Would that cross make for a good LGD?


----------



## Oregon Julie

Maybe, but not likely. Do your self a big favor and get something that is entirely LGD breeding and preferably from working parents. Even those situations can end up with a dog who doesn't work, but you are stacking the deck in your favor. A bad "LGD" can cost you more then the predators you are trying to protect against.


----------



## KSALguy

would make an awesome pet i would guess, but i would not trust ANY CROSSBRED dog that has NON LGD blood in it for a full time LGD role, even though the Newfundland was not bred as a high agressive prey drive they are still not suited to the LGD life, if for no other reason as Newfys are COMPANIon dogs, if you take a companion dog and stick it outside away from its people bad things can happen due to depression and bordom with the dog, 

LGD's were not bred for companion pet roles, they are ment to stay outside and watch over the herd with very VERY little input from you, this mix is likely to be mildly bipolar at best,


----------



## SFM in KY

Might or might not. Newfs are not a livestock breed or guard breed but were developed as a working dog for fishermen and historically are noted for water rescue and now more companion dogs than anything else.

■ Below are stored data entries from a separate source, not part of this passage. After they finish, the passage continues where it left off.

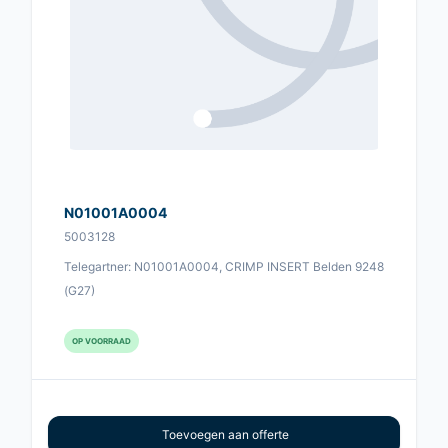
N01001A0004
5003128
Telegartner: N01001A0004, CRIMP INSERT Belden 9248
(G27)
OP VOORRAAD
Toevoegen aan offerte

The cross could produce a good LGD if the instinct for livestock guarding came through rather than the Newf 'water rescue'/ companion disposition being dominant but in a cross you don't know what you are going to get.


----------



## Barn Yarns

I would also say no. There are lots of LGD's available that are proven livestock dogs.


----------



## wendle

This probably belongs in the Livestock guardian dog forum. To answer your question. The Newfoundland, I believe is related somehow to the Great Pyrenees, so it may very well make a good lgd. Just like any other breed, it will be up to the parent's heritage as to how good the dog will be at it's job. You will be wise to look into what the parents and their parents were used for, and how well they did their job.


----------



## BarbadosSheep

I think a Newfie cross may lack the grit it would take to attack a large predator. I doubt it would hurt the stock, but I don't think it has what it takes to protect. They are just too gentle.


----------



## Ross

I copied this thread to the guard animal forum (where it really belongs) so please check there for more relies too. No problem asking here but not everyone checks for LGD posts on the sheep board.


----------



## Hespa

If you wanted a dog that barked when people came, enjoyed "helping" on the farm, interacting/playing with you, would this cross be good for that type of situation?


----------



## BarbadosSheep

Hespa said:


> If you wanted a dog that barked when people came, enjoyed "helping" on the farm, interacting/playing with you, would this cross be good for that type of situation?


Yes, this cross would probably make a very nice general farm dog and pet. I just dont think it would have the protection drive it needs to take on a predator.


----------